William Nelson Queal, Sr. (August 9, 1887 - July 8, 1960), was an American distance runner. He was noted as one of the world's greatest runners of his time.

== Early life ==
He was born in Merced, California and spent his childhood there before traveling to his parents home state of New York.

== Athletic career ==
In 1908, at Alexandria Bay, he went into a race to fill out a card and won, which good fortune continued to be his for two years until he lost two races, both through accidents. In 1911 he won a 15-mile championship race, held the world record at the time with 1908 Swedish Olympic runner John Swanberg for the 15 and 20 mile outdoor relay races, 20 and 26 mile races, 384 yards, indoor relay race world's record (with Holmes), as well as one hour running races, defeating the best men. On June 22, 1912, he defeated Woods and Indigenous Canadian runner, Tom Longboat in a five-mile race, making a new professional world's record - 24 minutes, 39 and 2/3rd's seconds.

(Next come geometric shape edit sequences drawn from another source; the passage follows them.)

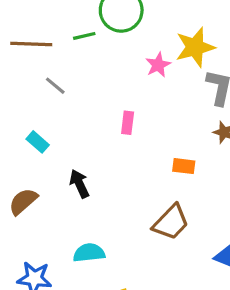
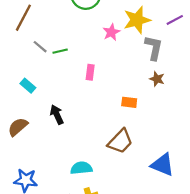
green line: (84, 36) -> (60, 51), moved
brown line: (31, 44) -> (23, 18), turned -64
cyan semicircle: (89, 253) -> (81, 168), moved

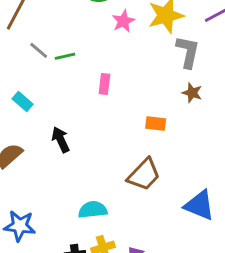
pink star: (111, 32) -> (123, 21), moved

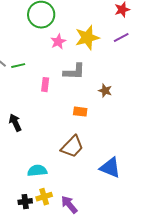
gray L-shape: (188, 52) -> (74, 72), moved, turned 80

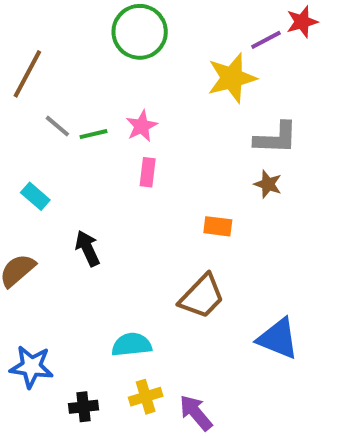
purple line: (121, 38) -> (266, 40), moved
pink star: (58, 42) -> (142, 126), moved
gray L-shape: (74, 72) -> (276, 138), moved
black cross: (25, 202) -> (83, 407), moved

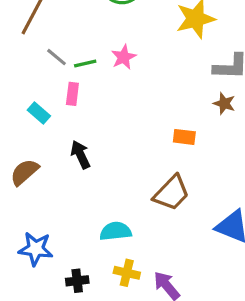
pink rectangle: (148, 172) -> (72, 94), moved
yellow cross: (146, 397) -> (127, 273), turned 30

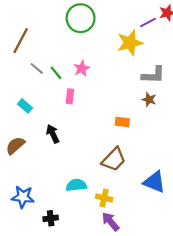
green line: (85, 63) -> (56, 73), turned 64
pink rectangle: (72, 94) -> (70, 96), moved
yellow cross: (127, 273) -> (104, 198), moved

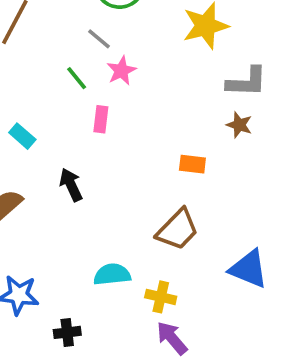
gray line: (37, 68) -> (99, 39), moved

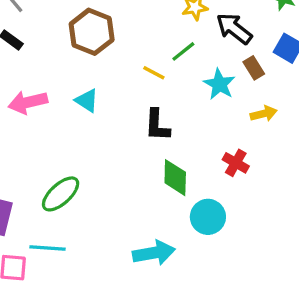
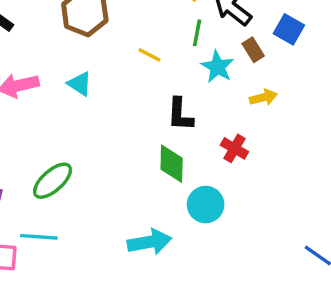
green line: (183, 51) -> (197, 33), moved, turned -40
black L-shape: (157, 125) -> (180, 114), moved

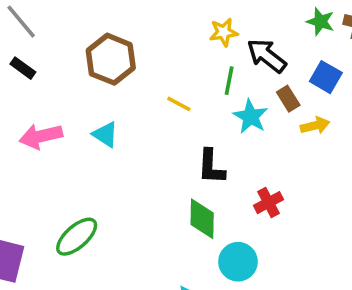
yellow arrow: (263, 97) -> (315, 125), moved
red cross: (234, 148) -> (268, 203), turned 32

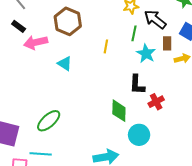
brown rectangle: (288, 99) -> (167, 43), turned 32
yellow line: (179, 104) -> (106, 46), turned 72
pink arrow: (41, 136) -> (36, 42), moved
black L-shape: (211, 167) -> (137, 85), moved

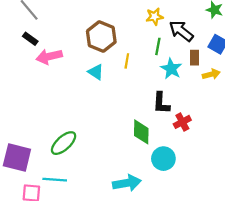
brown hexagon: (68, 21) -> (101, 37), moved
cyan triangle: (65, 64) -> (96, 72), moved

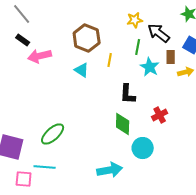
black L-shape: (161, 103) -> (128, 94), moved

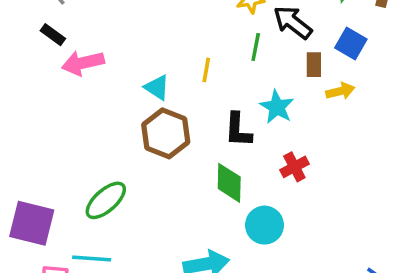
brown hexagon: (87, 38) -> (166, 133), moved
cyan star: (150, 67) -> (277, 107), moved

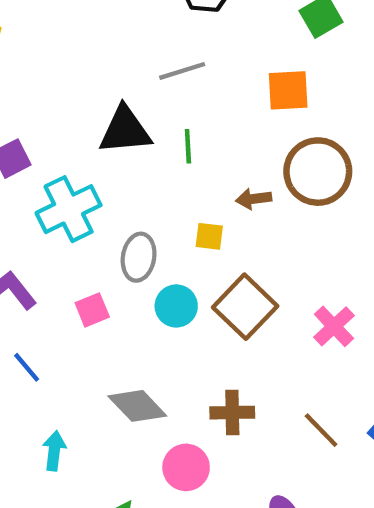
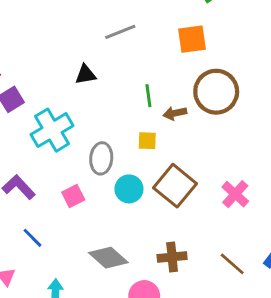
black triangle: (125, 130) -> (85, 75), size x0.6
green line: (188, 146) -> (148, 96), moved

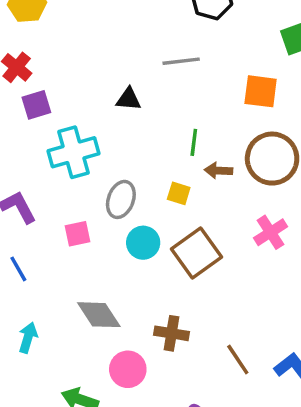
pink cross: (235, 194) -> (270, 232), moved

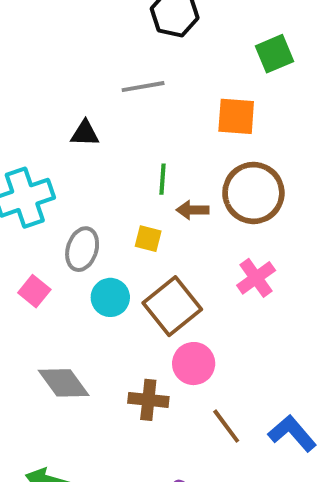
pink square: (77, 234) -> (34, 291), turned -36
pink circle: (128, 369) -> (194, 364), moved

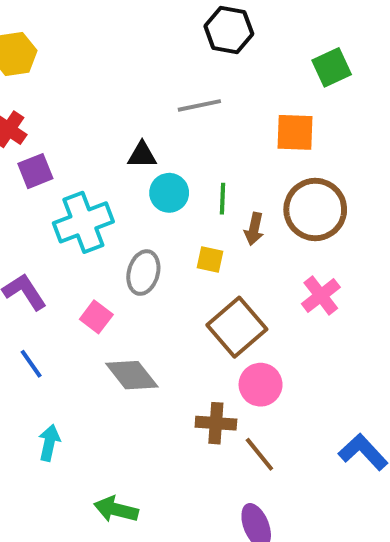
brown arrow: (193, 210) -> (254, 229), turned -76
cyan circle: (110, 297) -> (169, 193), moved
gray diamond: (64, 383) -> (132, 375), moved
brown line: (226, 426) -> (259, 454), moved

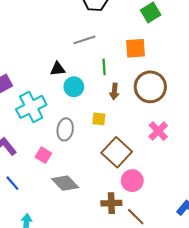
green line: (222, 199) -> (104, 67), moved
brown arrow: (254, 229) -> (114, 91), moved

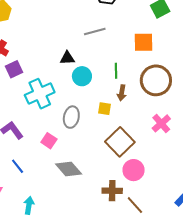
green line: (104, 67) -> (116, 71), moved
brown arrow: (114, 91) -> (122, 93), moved

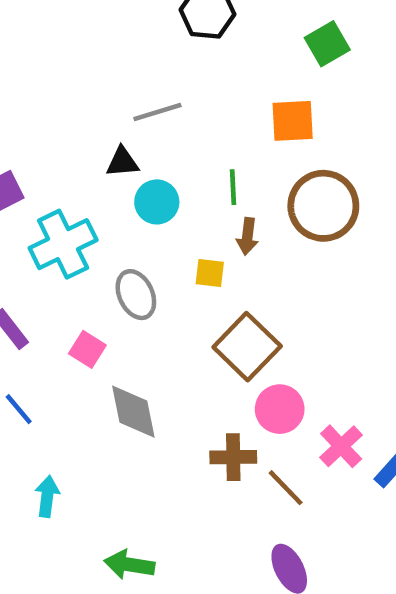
gray line: (95, 31) -> (157, 112), moved
gray ellipse: (71, 117) -> (136, 295), turned -35
pink cross: (161, 123) -> (341, 446), moved
gray diamond: (69, 169) -> (133, 412), turned 32

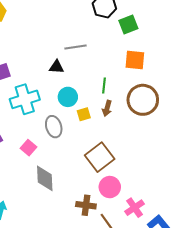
green square: (327, 44) -> (128, 25), moved
cyan circle: (157, 202) -> (68, 97), moved
yellow square: (210, 273) -> (84, 114), moved, turned -32

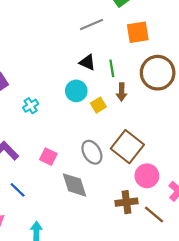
gray line: (76, 47) -> (92, 25), moved
black triangle: (57, 67) -> (87, 62), moved, turned 35
cyan cross: (25, 99) -> (31, 106), size x0.5
gray ellipse: (54, 127) -> (92, 152), moved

Later in his career, he worked as a coach for the Yale track team, Yale University, and also served as a 1st Lieutenant in the Army Air Service during (World War I], at which time he became a trainer for the Eighth Regiment during the indoor seasons. During the fall and spring meets, he served as a trainer at Fordham University. He eventually retired to Saint Petersburg, Florida, where he spent the remainder of his life.